Spectral Clustering

Published:

Markdown Monster icon

MindNote - Machine Learning - Unsupervised Learning - Clustering

Author: Christian M.M. Frey
E-Mail: christianmaxmike@gmail.com


Spectral Clustering


General graph notation

Let $G=(V,E)$ be an undirected graph with vertex set V$ = {v_1, \ldots, v_n}$. Furthermore, each edge $e_{ij}$ has a non-negative weight $w_{ij} \geq 0$. The weighted adjacency matrix of a graph is the matrix $W = (w_{ij})_{i,k=1}^n$. If two vertices are not connected, the weight equals 0. In the following we will focus on undirected graphs, i.e., $w_{ij} = w_{ji}$. The degree of a vertex $v_i \in V$ is defined as the sum of its incident edges: \(d_i = \sum_{j=1}^{n} w_{ij}\)

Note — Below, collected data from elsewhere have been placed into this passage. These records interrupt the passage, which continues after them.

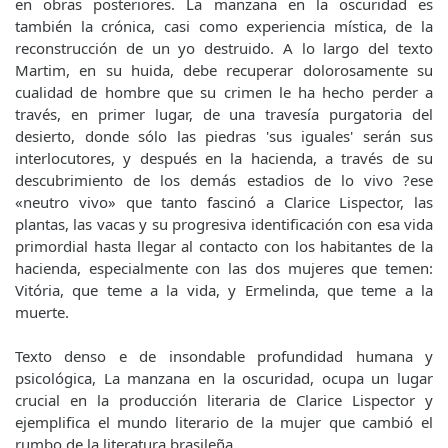
en obras posteriores. La manzana en la oscuridad es
también la crónica, casi como experiencia mística, de la
reconstrucción de un yo destruido. A lo largo del texto
Martim, en su huida, debe recuperar dolorosamente su
cualidad de hombre que su crimen le ha hecho perder a
través, en primer lugar, de una travesía purgatoria del
desierto, donde sólo las piedras 'sus iguales' serán sus
interlocutores, y después en la hacienda, a través de su
descubrimiento de los demás estadios de lo vivo ?ese
«neutro vivo» que tanto fascinó a Clarice Lispector, las
plantas, las vacas y su progresiva identificación con esa vida
primordial hasta llegar al contacto con los habitantes de la
hacienda, especialmente con las dos mujeres que temen:
Vitória, que teme a la vida, y Ermelinda, que teme a la
muerte.
Texto denso e de insondable profundidad humana y
psicológica, La manzana en la oscuridad, ocupa un lugar
crucial en la producción literaria de Clarice Lispector y
ejemplifica el mundo literario de la mujer que cambió el
rumbo de la literatura brasileña.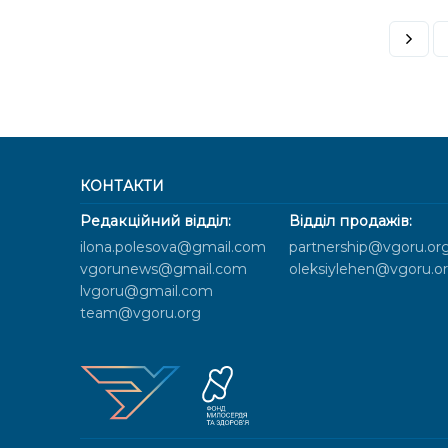
КОНТАКТИ
Редакційний відділ:
Відділ продажів:
ilona.polesova@gmail.com
partnership@vgoru.or
vgorunews@gmail.com
oleksiylehen@vgoru.o
lvgoru@gmail.com
team@vgoru.org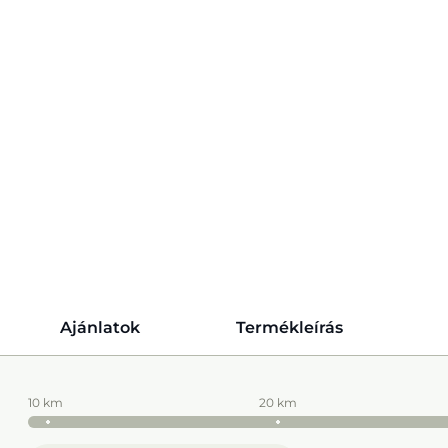
Ajánlatok
Termékleírás
10 km
20 km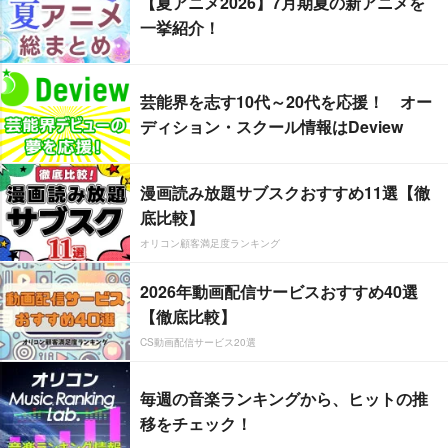
【夏アニメ2026】7月期夏の新アニメを
一挙紹介！
芸能界を志す10代～20代を応援！ オー
ディション・スクール情報はDeview
漫画読み放題サブスクおすすめ11選【徹
底比較】
オリコン顧客満足度ランキング
2026年動画配信サービスおすすめ40選
【徹底比較】
CS動画配信サービス20選
毎週の音楽ランキングから、ヒットの推
移をチェック！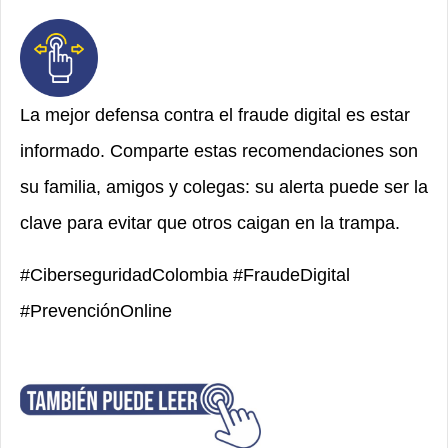
La mejor defensa contra el fraude digital es estar
informado. Comparte estas recomendaciones son
su familia, amigos y colegas: su alerta puede ser la
clave para evitar que otros caigan en la trampa.
#CiberseguridadColombia #FraudeDigital
#PrevenciónOnline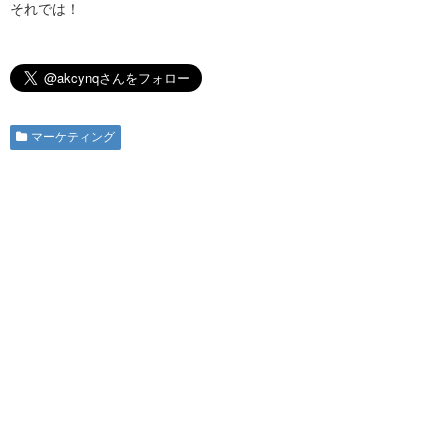
それでは！
マーケティング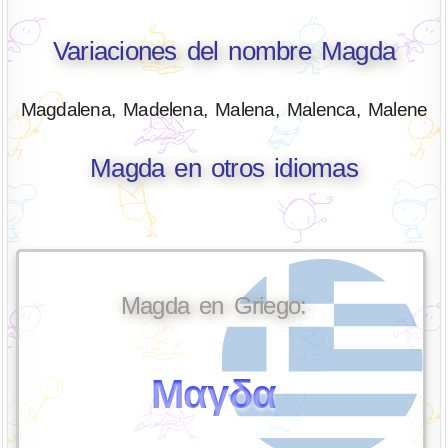
Variaciones del nombre Magda
Magdalena, Madelena, Malena, Malenca, Malene
Magda en otros idiomas
Magda en Griego:
Μαγδα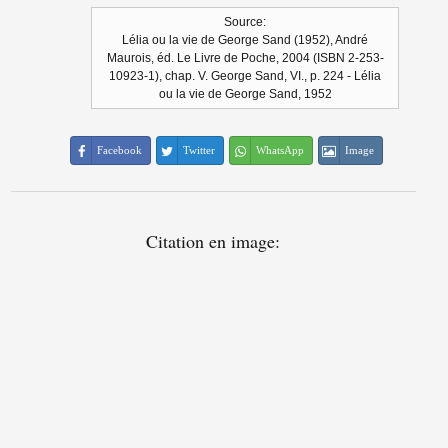
Source:
Lélia ou la vie de George Sand (1952), André
Maurois, éd. Le Livre de Poche, 2004 (ISBN 2-253-
10923-1), chap. V. George Sand, VI., p. 224 - Lélia
ou la vie de George Sand, 1952
Facebook
Twitter
WhatsApp
Image
Citation en image: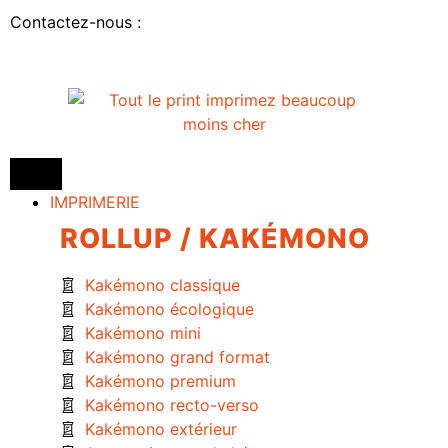
Contactez-nous :
IMPRIMERIE
ROLLUP / KAKÉMONO
Kakémono classique
Kakémono écologique
Kakémono mini
Kakémono grand format
Kakémono premium
Kakémono recto-verso
Kakémono extérieur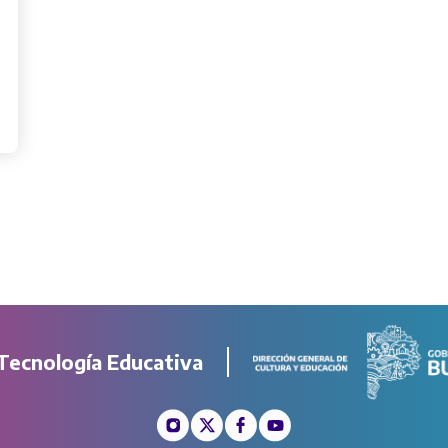
Tecnología Educativa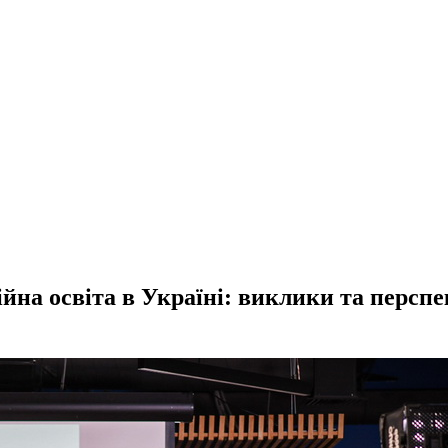
ійна освіта в Україні: виклики та персп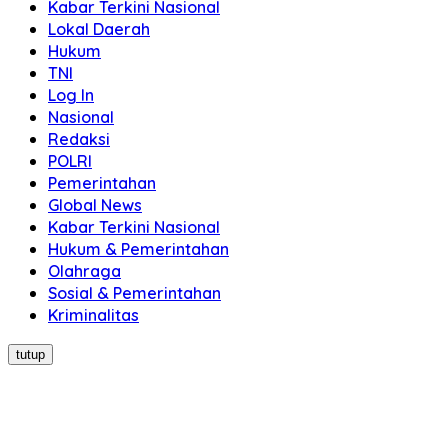
Kabar Terkini Nasional
Lokal Daerah
Hukum
TNI
Log In
Nasional
Redaksi
POLRI
Pemerintahan
Global News
Kabar Terkini Nasional
Hukum & Pemerintahan
Olahraga
Sosial & Pemerintahan
Kriminalitas
tutup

We can express the degree matrix D as a diagonal matrix with the degrees $d_1, \ldots, d_n$ for all vertices $v_1, \ldots, v_n$ on the diagonal. The size of a subset $A \subset V$ can be measured in two ways:

  • $|A| :=$ cardinality of the subset indicating the number of nodes in A
  • $vol(A) := \sum_{i \in A} d_i$ ; size of A is measured by the weights of edges in A

By defining an indicator vector $\mathbb{1}_A = (f_1, \ldots, f_n)’ \in \mathbb{R}^n$ we can define the affiliation of vertices to the subset A, i.e., $f_i=1$ if $v_i \in A$ and $f_i=0$ otherwise.

Graph Laplacians

Spectral clustering in the scope of graphs are based on the analysis of graph Laplacian matrices. Spectral graph theory is the main research field concentrating on that analysis. Here, we will just have a short recap on the definition of graph Laplacians and point out their most important properties.

The unnormalized graph Laplacian

The unnormalized graph Lapalcian matrix is defined as \(L = D - W\)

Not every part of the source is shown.